New tool enables target discovery for new class of diseases not yet mechanically understood

New-tool-enables-target-discovery-for-new-class-of-diseases.jpg
© Getty Images (Getty Images)

A new approach to discovering targets for Alzheimer’s and other neurodegenerative diseases has been presented by Insilico Medicine with the University of Cambridge, UK.

Insilico, a clinical-stage generative artificial intelligence (AI)-drive drug discovery company, says recent research demonstrates that protein phase separation (PPS) is widely present in cells and drives a range of important biological functions. PPS at the wrong place or time, it says, could create clogs or aggregates of molecules linked to neurodegenerative diseases, and poorly formed cellular condensates could contribute to cancers and may explain the ageing process.

An emerging link between human disease and the PPS process has led scientists to look for ways to identify potential targets for therapeutic interventions based on PPS regulation.

The university and Insilico have jointly published a paper in Proceedings of the National Academy of Sciences (PNAS), presenting an approach to identify therapeutic targets for human diseases associated with PPS. It recognizes a significant research milestone in their collaboration launched in September 2021, they say.

Protein separation prediction

In this study, researchers combined Insilico's proprietary artificial intelligence (AI)-driven target identification engine PandaOmics with the FuzDrop method for predicting protein separation to identify PPS-prone disease-associated proteins. PandaOmics integrates multiple omics and text-based AI bioinformatics models to assess the potential of proteins as therapeutic targets.

The FuzDrop is a pioneering tool introduced by Michele Vendruscolo’s group at the University of Cambridge, which calculates the propensity of a protein to undergo spontaneous phase separation, aiding in the identification of proteins prone to forming liquid-liquid phase-separated condensates.

“It has been challenging so far to understand the role of protein phase separation in cellular functions,” said Vendruscolo, co-director, Centre for Misfolding Diseases, Yusuf Hamied department of chemistry, University of Cambridge and lead author on the paper.

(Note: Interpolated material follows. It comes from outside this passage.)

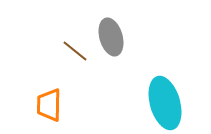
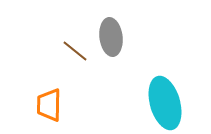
gray ellipse: rotated 9 degrees clockwise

“Even more difficult has been to clarify the exact nature of its association with human disease. By working with Insilico Medicine, we have developed a multi-omic approach to systematically address this problem and identify a variety of possible targets for therapeutic intervention. We have thus provided a roadmap for researchers to navigate this complex terrain.” 

"The method described in the paper enables target discovery for a new class of diseases that have not been fully mechanistically understood yet. Until now, it has been challenging to identify actionable targets for drug discovery companies in this space -- this provides a new tool for finding them."

Large scale multi-omic study

Using this approach, the researchers conducted a large-scale multi-omic study of human sample data, quantified the relative impact of PPS in regulating various pathological processes associated with human disease, prioritized candidates with high PandaOmics and FuzDrop scores, and generated a list of possible therapeutic targets for human diseases linked with PPS.

Researchers validated the differential phase separation behaviors of three predicted Alzheimer’s disease targets (MARCKS, CAMKK2 and p62) in two cell models of Alzheimer’s disease, which provides experimental validation for the involvement of these predicted targets in Alzheimer's disease and support their potential as therapeutic targets. By modulating the formation and behavior of these condensates, it may be possible to develop novel interventions to mitigate the pathological processes associated with Alzheimer's disease.

“We are pleased to reach this milestone in our collaboration with the University of Cambridge,” said Frank Pun, head of Insilico Medicine Hong Kong, and co-author of the paper.

“The study is intended to provide initial directions for targeting PPS-prone disease-associated proteins. With ongoing technical advancements in studying the PPS process, coupled with growing data about its roles in both cellular function and dysfunction, it is now possible to comprehend the causal relationship between PPS targets and diseases. We anticipate facilitating the translation of this preclinical research into novel therapeutic interventions in the near future.”